Skanska UK nurtures supply chain collaboration
Skanska UK, headquartered at Maple Cross, north-west of London, has an annual turnover of more than £1.16 bn and 4,000 employees. Through its skills and experience in construction and infrastructure development, Skanska delivers projects in healthcare, education, defence, transportation and municipal services, delivered through both private and public investment. Specialist in-house teams provide foundations and piling expertise, as well as mechanical and electrical services for buildings and infrastructure. Skanska also provides facilities management, so is truly involved in the whole lifecycle of a building.
New building for Bevis Marks in London (artists impression). Picture: Skanska
A fundamental value for the business is a collaborative approach to delivering projects. Skanska actively seeks to maximize co-operative working, with Skanska teams working directly with selected preferred suppliers. On a large project this may include several hundred suppliers ranging from design consultants through to fit-out specialists. As David Throssell, BIM Implementation Manager, comments “We define BIM as a collaborative approach that ensures the right information gets to the right people at the right time. Collaboration means working together, sharing and reusing information so that we enter it once and reuse it many times. This avoids errors from rekeying data which is often the reason the wrong information gets passed on.”
With both public and private clients driving the rapid adoption of BIM in the UK, David saw some very specific needs and opportunities emerging from this transition. He continues “As an industry we are used to looking at drawings, overlaying them, marking them up and ‘reading them’. The currency of design is changing rapidly and we are receiving more models and data and less paper. So, how do we ‘read’ these models? How do we mark them up with comments? How do we compare versions of models? How do we overlay models? How do we interrogate the rich data contained in the models? Can we improve quality by carrying out checks on these models as this was never easy with paper?”

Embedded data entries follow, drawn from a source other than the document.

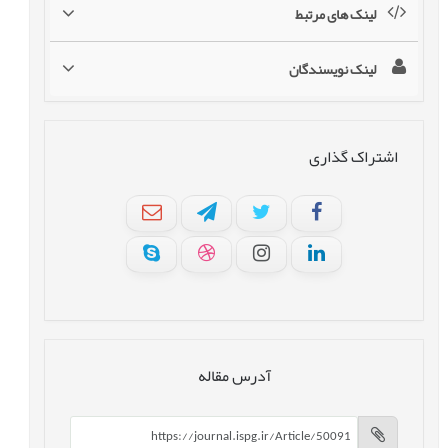
لینک های مرتبط
لینک نویسندگان
اشتراک گذاری
آدرس مقاله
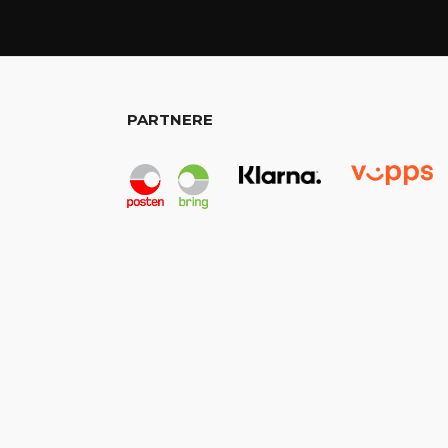
PARTNERE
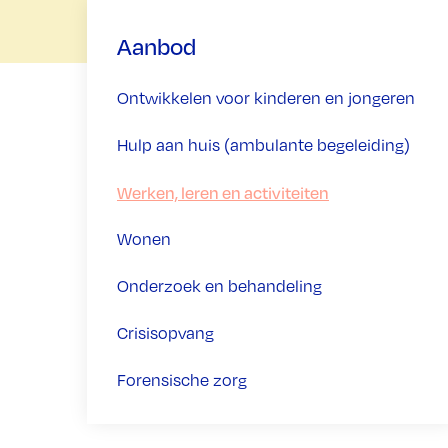
Aanbod
Ontwikkelen voor kinderen en jongeren
Hulp aan huis (ambulante begeleiding)
Werken, leren en activiteiten
Wonen
Onderzoek en behandeling
Crisisopvang
Forensische zorg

It was these criteria that the BIM team at Skanska used as the basis for selecting Solibri Model Checker (SMC). David sums up the team’s conclusions as “What we saw was a software tool that analyses 3D CAD Models. That analysis covers model quality (against project standards), model completeness (via material take off), model compliance (against national, local and client codes and regulations), model integrity (checking validity of the modelling approach) and model comparison (against different versions of the same model). In other words, all of our criteria and more.”
Also important in the selection process was the buildingSMART IFC (Industry Foundation Classes) format which provides for universal transfer of BIM models between different software products. The IFC format, which is central to bringing models into SMC, also supports Skanska’s aspiration to be software vendor neutral with respect to BIM. This neutral format will extend the life of data. Another important criteria was COBie (Construction Operations Building information exchange) which is a data structure for transferring model data into FM (Facilities Management). As COBie has been specified by UK Government for all future public projects this was especially important to Skanska with its extensive portfolio of public projects. David notes “Solibri’s support for COBie UK 2012 completeness, checking and creation of the COBie spreadsheets and their willingness to help us develop COBie tools to meet the UK Government BIM mandate was a crucial part of our purchasing decision.”
Skanska UK headquarters
Skanska has established both a BIM Technical Working Group and a Solibri User Group with representatives from across the business. In addition to furthering BIM and quality-checking within their teams, these representatives are also encouraged to bring forward ideas to simplify workflow and collaboration. Increasingly the focus has moved to working with the supply chain where it is paramount to ensure each supply chain partner clearly understands the data and quality required from them. These requirements are described in the project model auditing standards, which forms part of the BIM execution plan on each project, and as David explains are a key part of the on-going relationship strategy with supply partners. “In order to gain trust in the quality of information delivered by our supply chain we looked at our BIM delivery processes and identified a set of validation, audit and completeness checks required at different stages in the project process. With the help of Solibri and their large tool box of rule-based checks we have developed a set of model checks which are easily understood by our supply chain and something we can monitor and report against.”
Skanska has very clear goals from what is required from the deployment of BIM and the role the supply chain has in supporting this. Skanska is aiming to increase productivity, reduce on-site waste, deliver projects with zero defects and improve operational efficiency. Skanska recognises that achieving these goals is critically dependent upon receiving best quality information from its supply chain. With its teamwork approach, coupled with a focus on both its upstream and downstream supply partners, Skanska UK is well placed to meet these goals by helping the supply chain to work together by sharing and reusing reliable project data.
The importance of quality data from the supply chain is emphasised by David: “An important part of collaboration is trust and to get the ‘right information’. We all need to check and validate our information before we make it available to others. Solibri Model Checker is helping us to gain trust in information quality and therefore ensuring new standards for collaborative working on our projects. With high quality data our clients can optimise their operational costs year on year.”